Chick Corea is currently giving a series of concerts to celebrate his 75th age. The tour has started in Los Angeles and is continuing with an eight-week marathon at Blue Note in New York. Corea’s Blue Note concerts are like his entire corpus and bring many known names together. Elektric Band (CCEB) and Origin meetings, playing flamenco with a band that includes Jorge Pardo, a series with Trondheim Orchestra, solo-duo electronics, quartets, and also a few concerts called For Miles that will bring him together with Kenny Garrett and Wallace Roney. In addition to these, he will be playing with Gary Burton both as a duo, and as accompanied by strings, and with John McLaughlin with the theme Return to Forever Meets Mahavishnu. The tickets are almost sold out. It is head-spinning.
I got my ticket right away when I heard that Elektric Band would be coming together and performing in Durham, which was very close to where I was located in the States at that moment. CCEB has been a band I followed closely during my youth years, like most fusion-lovers; I could not skip this one out! I think the band’s masterpieces Eye of The Beholder (1988) and Inside Out (1990) are still in the minds and libraries of most listeners, even though some of their albums which could not persevere in the progress of jazz are mostly forgotten. Both of these incredible albums each flow like suites.
I would be watching the band with its original line up (not mentioning the short period during which Scott Henderson was a member) exactly thirty years later. I go to the concert venue and inspect the space. I have a short conversation with two young brothers from Raleigh who were there to breathe in the air of the venue. They are incredibly excited and happy that Elektric Band is stopping by North Carolina for a performance. They say “We don’t remember them ever coming here to perform.” The concert is taking place in a building that opened in 1926 as Carolina Theater. It has dealt with a number of problems in the passing years, and has been occasionally abandoned and left to its own destiny. It is currently the last of the classic halls still standing in Durham and is continuing its existence as a non-profit institution with the support from the city.
The concert starts with Chick Corea playfully saying “We have just came together as a band, trying things out” and draws the audience right in with Charged Particles. The audience mainly consists of members around fifty years of age who have brought along their sweet nostalgias. Some of them want to enjoy the concert and behave as if it is a rock concert with the energy they get from the first piece, but the venue isn’t suitable for this. This attitude becomes distracting after a while, because it doesn’t suit the atmosphere of the venue. It might be due to the North Carolina culture, or due to the general excitement, but a lot of people get up to buy beer and popcorn during the concert and then return to their seats.

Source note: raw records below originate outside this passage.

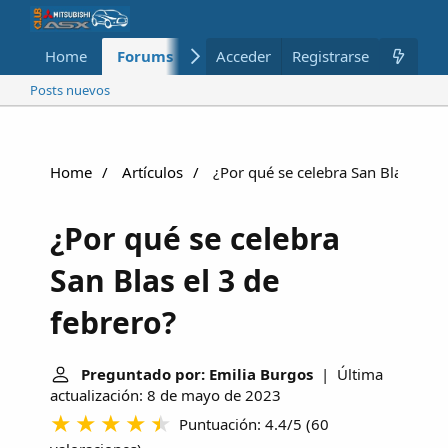
Home
Forums
Nuevo
Acceder
Registrarse
Miembros
Posts nuevos
Home
Artículos
¿Por qué se celebra San Blas el 3 
¿Por qué se celebra
San Blas el 3 de
febrero?
Preguntado por: Emilia Burgos
| Última
actualización: 8 de mayo de 2023
Puntuación: 4.4/5
(
60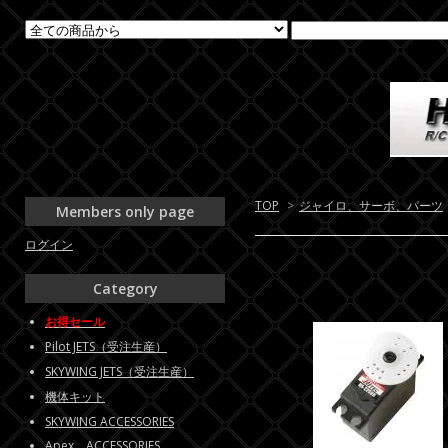
TOP
>
ジャイロ、サーボ、パーツ
Members only page
ログイン
Category
お得セール
Pilot JETS（受注生産）
SKYWING JETS（受注生産）
機体キット
SKYWING ACCESSORIES
Apex ACCESSORIES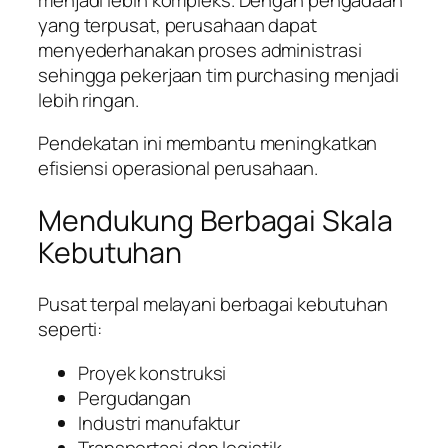
yang terpusat, perusahaan dapat
menyederhanakan proses administrasi
sehingga pekerjaan tim purchasing menjadi
lebih ringan.
Pendekatan ini membantu meningkatkan
efisiensi operasional perusahaan.
Mendukung Berbagai Skala
Kebutuhan
Pusat terpal melayani berbagai kebutuhan
seperti:
Proyek konstruksi
Pergudangan
Industri manufaktur
Transportasi dan logistik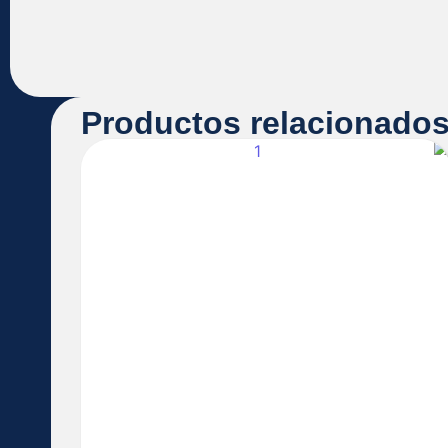
Productos relacionado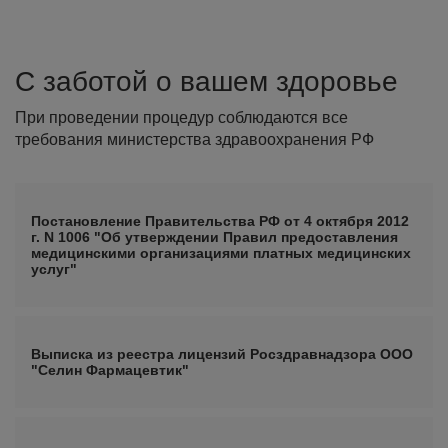
С заботой о вашем здоровье
При проведении процедур соблюдаются все
требования министерства здравоохранения РФ
Постановление Правительства РФ от 4 октября 2012
г. N 1006 "Об утверждении Правил предоставления
медицинскими организациями платных медицинских
услуг"
Выписка из реестра лицензий Росздравнадзора ООО
"Селин Фармацевтик"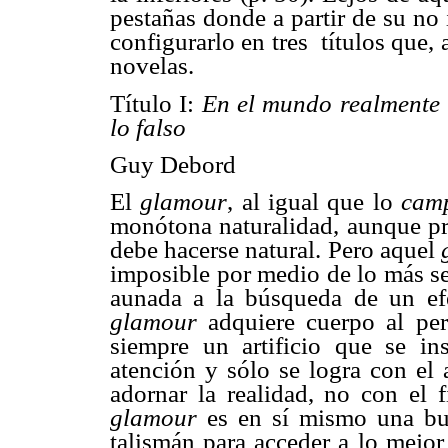
pestañas donde a partir de su no
configurarlo en tres
títulos que,
novelas.
Título I:
En el mundo realmente 
lo falso
Guy Debord
El
glamour
, al igual que lo
cam
monótona naturalidad, aunque p
debe hacerse natural. Pero aquel
imposible por medio de lo más sen
aunada a la búsqueda de un ef
glamour
adquiere cuerpo al per
siempre un artificio que se in
atención y sólo se logra con el 
adornar la realidad, no con el fi
glamour
es en sí mismo una bue
talismán para acceder a lo mejor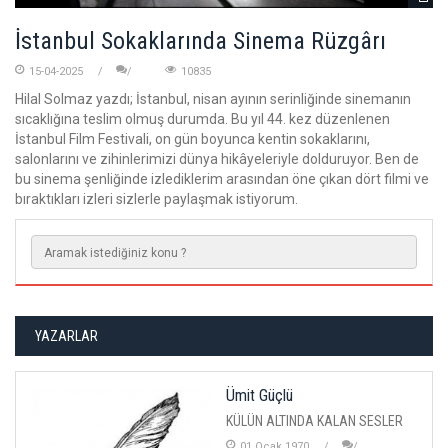
İstanbul Sokaklarında Sinema Rüzgârı
15-04-2025
10835
Hilal Solmaz yazdı; İstanbul, nisan ayının serinliğinde sinemanın
sıcaklığına teslim olmuş durumda. Bu yıl 44. kez düzenlenen
İstanbul Film Festivali, on gün boyunca kentin sokaklarını,
salonlarını ve zihinlerimizi dünya hikâyeleriyle dolduruyor. Ben de
bu sinema şenliğinde izlediklerim arasından öne çıkan dört filmi ve
bıraktıkları izleri sizlerle paylaşmak istiyorum.
YAZARLAR
Ümit Güçlü
KÜLÜN ALTINDA KALAN SESLER
01 Ocak 1970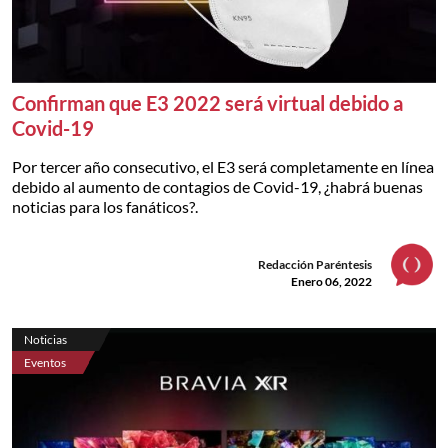
Confirman que E3 2022 será virtual debido a
Covid-19
Por tercer año consecutivo, el E3 será completamente en línea
debido al aumento de contagios de Covid-19, ¿habrá buenas
noticias para los fanáticos?.
Redacción Paréntesis
Enero 06, 2022
Noticias
Eventos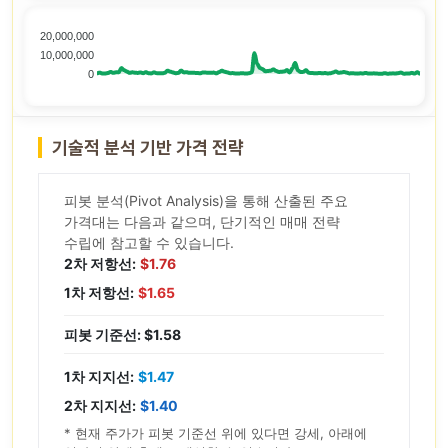
20,000,000
10,000,000
0
기술적 분석 기반 가격 전략
피봇 분석(Pivot Analysis)을 통해 산출된 주요
가격대는 다음과 같으며, 단기적인 매매 전략
수립에 참고할 수 있습니다.
2차 저항선:
$1.76
1차 저항선:
$1.65
피봇 기준선: $1.58
1차 지지선:
$1.47
2차 지지선:
$1.40
* 현재 주가가 피봇 기준선 위에 있다면 강세, 아래에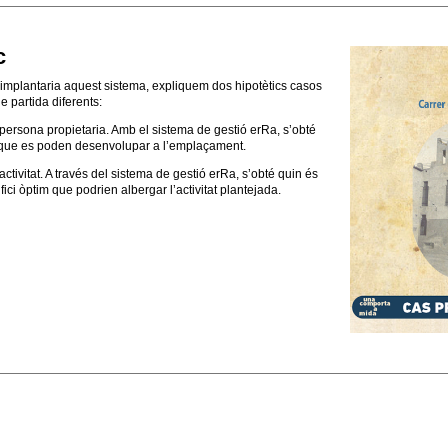
c
implantaria aquest sistema, expliquem dos hipotètics casos
e partida diferents:
persona propietaria. Amb el sistema de gestió erRa, s’obté
ats que es poden desenvolupar a l’emplaçament.
ctivitat. A través del sistema de gestió erRa, s’obté quin és
fici òptim que podrien albergar l’activitat plantejada.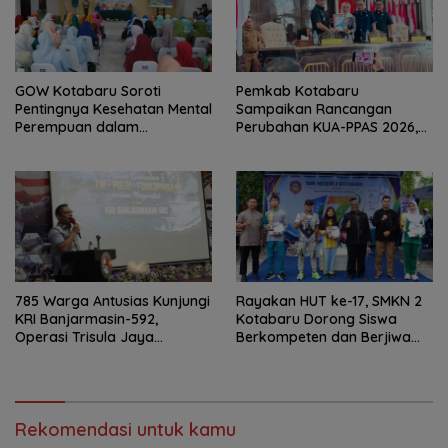
GOW Kotabaru Soroti
Pemkab Kotabaru
Pentingnya Kesehatan Mental
Sampaikan Rancangan
Perempuan dalam
Perubahan KUA-PPAS 2026,
Pertemuan Rutin
PAD Diproyeksi Rp557,7 Miliar
785 Warga Antusias Kunjungi
Rayakan HUT ke-17, SMKN 2
KRI Banjarmasin-592,
Kotabaru Dorong Siswa
Operasi Trisula Jaya
Berkompeten dan Berjiwa
Tinggalkan Kesan di
Wirausaha
Kotabaru
Rekomendasi untuk kamu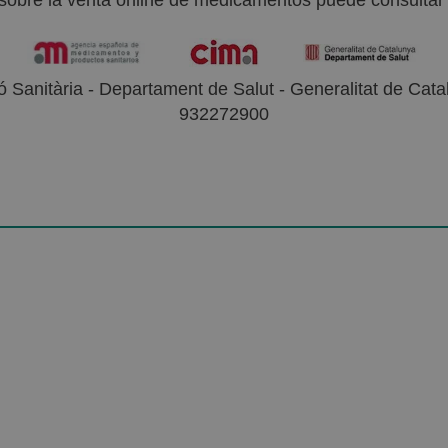
sobre la venta online de medicamentos puede consultar l
 Sanitària - Departament de Salut - Generalitat de Catal
932272900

I stop looking around and turn my attention to the stage when the band start to play Trance Dance from Eye of the Beholder as the second piece of the concert. The caliber of the band is still very high and their togetherness is great. Eric Marienthal and Frank Gambale brighten up the music during the monotonic parts and the audience goes crazy. The next piece is Jimmy Heath’s composition C.T.A., which Chick Corea has recorded with the second CCEB (and we have listened to it in Istanbul in 1994). This also serves almost as a salute to Heath, because his birthday is drawing near. Corea then calms down the performance and switches to To The Stars, which is a later period CCEB record and proceeds with Johnny’s Landing, Alan Corday, and Jocelyn during this portion of the concert. After this part, which drags on a little bit, we return back to the 1980s. Corea is in the spotlight with his keyboard which he hangs around his neck, making jokes as he always does, and makes the audience repeat his sentences which gradually get more difficult. This is one of his usual routines. John Patitucci then steps forward and their four people unisons become the climax of the performance. Corea’s incredible trade with Dave Weckl is the musical high point of this last part of the concert.
When asked about how he prepares so many different projects in such short time periods and gets them ready to be played during an interview, Corea replies “Almost all these musicians are my old friends, my comrades in music. I relax when I approach all these concerts as parties and not get so serious about perfection.” We were a part of this feast in Durham during this concert.